The influence of constructivism on nature of Science as an area of research and as a classroom subject

The nature of Science as a content area

The longevity of the nature of science objective in science education is attested to by the National Society for the Study of Education (1960) and Hurd (1960) who claim the existence of the objective of teaching the nature of science in the American schools as early as 1920. Actually, one can trace the advocacy for students' understandings of nature of science to the reports of the Central Association of Science and Mathematics Teachers (1907) in which a strong argument was presented for increased emphasis on the scientific method and the processes of science. Concerns for the development of adequate understandings on the nature of science “have worn many hats” through the years (Lederman, 1992). In the early 1900s the nature of science objective was expressed in terms of increased emphasis on the scientific method “so as to better train students' mental faculties” (Hurd, 1960); in the 1960s the objective was linked to the advocated emphasis on scientific process and inquiry (Welch, 1979); and most recently it has been included as a critical component of scientific literacy (American Association for the Advancement of Science, 1989; National Science Teachers Association, 1982). Clearly, science educators and scientists have been extremely persistent in their advocacy for improved student understanding of the nature of science. Indeed, Kimball (1968) has referred to this objective as one of the most commonly stated objectives for science education and Saunders (1955) went so far as to describe it as the most important purpose of science teaching.

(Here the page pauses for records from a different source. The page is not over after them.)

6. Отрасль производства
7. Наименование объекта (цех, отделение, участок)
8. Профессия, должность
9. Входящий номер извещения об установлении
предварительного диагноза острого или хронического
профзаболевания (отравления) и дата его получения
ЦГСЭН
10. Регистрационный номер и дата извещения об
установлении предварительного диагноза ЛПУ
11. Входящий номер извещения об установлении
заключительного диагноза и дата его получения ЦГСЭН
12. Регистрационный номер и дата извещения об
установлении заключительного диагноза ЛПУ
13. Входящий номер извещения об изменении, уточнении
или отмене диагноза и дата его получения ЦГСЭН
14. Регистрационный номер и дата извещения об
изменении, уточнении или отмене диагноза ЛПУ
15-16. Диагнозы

Research related to the nature of science can be conveniently divided into four related, but distinct, lines of research: (a) assessment of student conceptions of the nature of science; (b) development, use, and assessment of curricula designed to “improve” student conceptions of the nature of science; (c) assessment of, and attempts to improve, teachers' conceptions of the nature of science; and (d) identification of the relationship among teachers' conceptions, classroom practice, and students' conceptions (Lederman, 1992).

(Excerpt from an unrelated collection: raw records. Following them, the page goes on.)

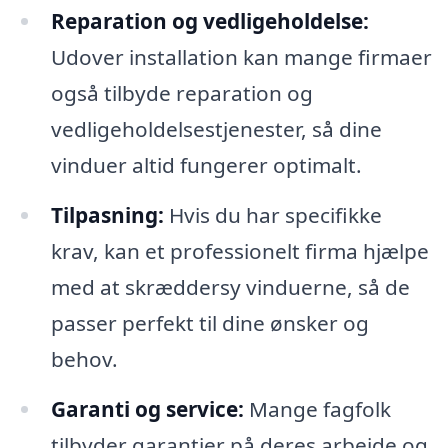
Reparation og vedligeholdelse:
Udover installation kan mange firmaer
også tilbyde reparation og
vedligeholdelsestjenester, så dine
vinduer altid fungerer optimalt.
Tilpasning:
Hvis du har specifikke
krav, kan et professionelt firma hjælpe
med at skræddersy vinduerne, så de
passer perfekt til dine ønsker og
behov.
Garanti og service:
Mange fagfolk
tilbyder garantier på deres arbejde og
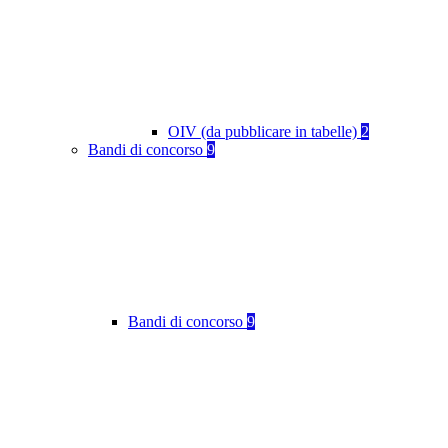
OIV (da pubblicare in tabelle)
2
Bandi di concorso
9
Bandi di concorso
9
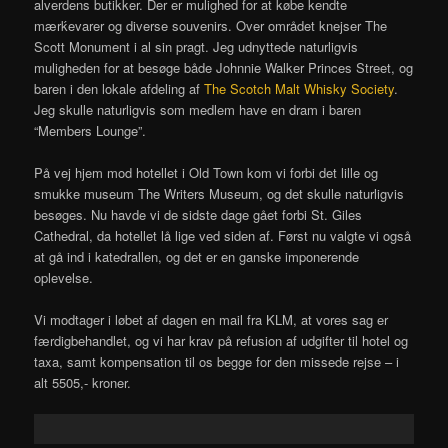
alverdens butikker. Der er mulighed for at købe kendte
mærḱevarer og diverse souvenirs. Over området knejser The
Scott Monument i al sin pragt. Jeg udnyttede naturligvis
muligheden for at besøge både Johnnie Walker Princes Street, og
baren i den lokale afdeling af
The Scotch Malt Whisky Society
.
Jeg skulle naturligvis som medlem have en dram i baren
“Members Lounge”.
På vej hjem mod hotellet i Old Town kom vi forbi det lille og
smukke museum The Writers Museum, og det skulle naturligvis
besøges. Nu havde vi de sidste dage gået forbi St. Giles
Cathedral, da hotellet lå lige ved siden af. Først nu valgte vi også
at gå ind i katedrallen, og det er en ganske imponerende
oplevelse.
Vi modtager i løbet af dagen en mail fra KLM, at vores sag er
færdigbehandlet, og vi har krav på refusion af udgifter til hotel og
taxa, samt kompensation til os begge for den missede rejse – i
alt 5505,- kroner.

Although the belief in the importance of students' understandings of the nature of science has persisted through the twentieth century as mentioned above, assessments of students' conceptions did not start until 1954 (Wilson, 1954). Initial assessments of students' conceptions indicated that students did not possess adequate understandings of NOS and led to the conclusion that science teachers must not be attempting to teach nature of science. A second line of research focusing around curriculum development and assessment was initiated by Cooley and Klopfer (1963). The results of this movement were ambiguous. That is, the same curriculum was effective for one teacher with a particular group of students, but not for another teacher with different group of students. The appropriate conclusion was that the individual science teacher must make a difference. Predictably, a subsequent line of research focused on the assessment of teachers' conceptions. Disturbingly, there was no attempt to focus on the behaviors and other classroom variables related to individual teachers. The assessment of teachers' conceptions of the nature of science indicated that they did not possess the desired level of understanding (Lederman, 1992). Because teachers cannot be expected to purposefully teach what they do not understand, many researchers focused their attention on the development and assessment of techniques designed to improve teachers' understandings of NOS (Lederman, 1992). Unfortunately, the results of such attempts were ambiguous and the specific variables contributing to improved conceptions of NOS remained unknown.

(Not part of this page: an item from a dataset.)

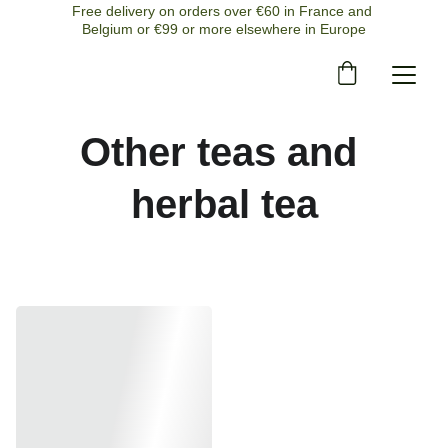
Free delivery on orders over €60 in France and 
Belgium or €99 or more elsewhere in Europe
Other teas and 
herbal tea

The above mentioned lines of research were informed by two basic implicit assumptions: a teacher's understanding of the nature of science is related to his/her students' conceptions and a teacher's instructional behaviors and decisions are significantly influenced by his/her conceptions of nature of science (Lederman, 1992). Recognition of these assumptions and the results of general research on teaching contributed to a refocusing of researchers' attentions on the testing of these assumptions and attempts to derive those classroom variables related to changes in students' conceptions (Brickhouse, 1990). Interestingly, Trent (1965) had made such recommendations 30 years earlier. As a consequence of this more recent research, it appears that the most important variables that influence students' beliefs about the nature of science are those specific instructional behaviors, activities, and decisions implemented within the context of a lesson. It appears that continued stress on higher-level thinking skills, problem solving, inquiry-oriented instruction, and frequent higher-level questioning within a supportive risk free environment are at least related to desired changes in students' conceptions (Lederman, 1992). There appears to be a clear recognition that each line of research is a piece of a much larger puzzle (Lederman, 1992). There appears to be an overt recognition that teachers can not teach what they do not understand, and that simply possessing the desired knowledge dose not ensure its effective communication to students (Mac Donald & Rogan, 1990). Additionally, science educators' interest in students' conceptions of the nature of science has been placed within the context of constructivist epistemology (Wheatley, 1991) and, within this view, is unavoidably related back to specific classroom activities and instructional approaches. In short, the current state in the area of research on the nature of science is a coherent effort, with researchers building upon and informing each other's work, as it is the case in constructivist learning perspective.

The recent growth of qualitative techniques in research on the nature of science, which are in accordance with constructivist learning theory perspective, has allowed researchers to avoid the problems created by limiting responses to an a priori set of categories or viewpoints (Lederman, 1992). As a consequence, resent research has allowed science educators to identify the wide variety and complexity of perceptions held by both teachers and students, as well as some of the classroom variables related to changes in students' conceptions. Although the results of recent qualitative investigations have not outwardly contradicted the results of prior quantitative approaches, which were using cognitive science learning theory perspective, they have provided more in depth and valid assessments of teachers' and students' conceptions and have afforded the researcher a more contextual view of instructional sequence and the factors which mediate one's conceptions (Lederman, 1992).